Record set: Begin

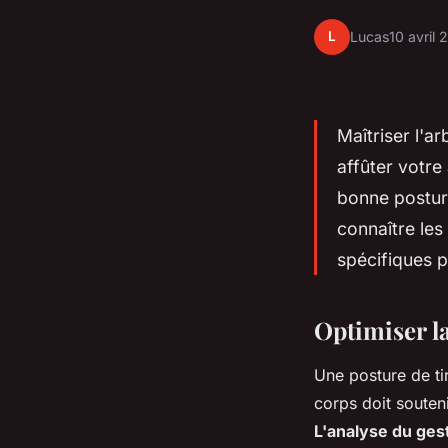
L
Lucas
10 avril
Maîtriser l'a
affûter votre
bonne postur
connaître le
spécifiques p
Optimiser la
Une posture de ti
corps doit souteni
L'analyse du ges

Record set: End

## [What this task involves]
Return each entry exactly as it appears above, but exclude the pictures.

## [Solution]
L
Lucas
10 avril
Maîtriser l'a
affûter votre
bonne postur
connaître le
spécifiques p
Optimiser la
Une posture de ti
corps doit souteni
L'analyse du ges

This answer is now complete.